[Saved data entries]
--
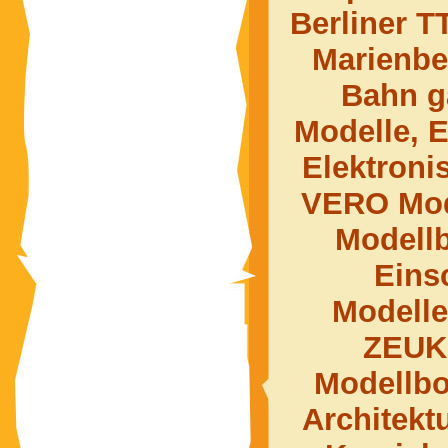
Berliner T
Marienbe
Bahn g
Modelle, E
Elektroni
VERO Mod
Modell
Eins
Modelle
ZEUK
Modellbo
Architekt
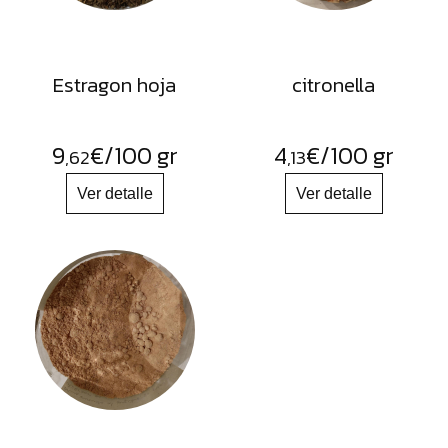
Estragon hoja
citronella
9
€
/100 gr
4
€
/100 gr
,62
,13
--
Every line of the records must come back unchanged, except that pictures are dropped.

Berliner T
Marienbe
Bahn g
Modelle, E
Elektroni
VERO Mod
Modell
Eins
Modelle
ZEUK
Modellbo
Architekt
Estragon hoja
citronella
9
€
/100 gr
4
€
/100 gr
,62
,13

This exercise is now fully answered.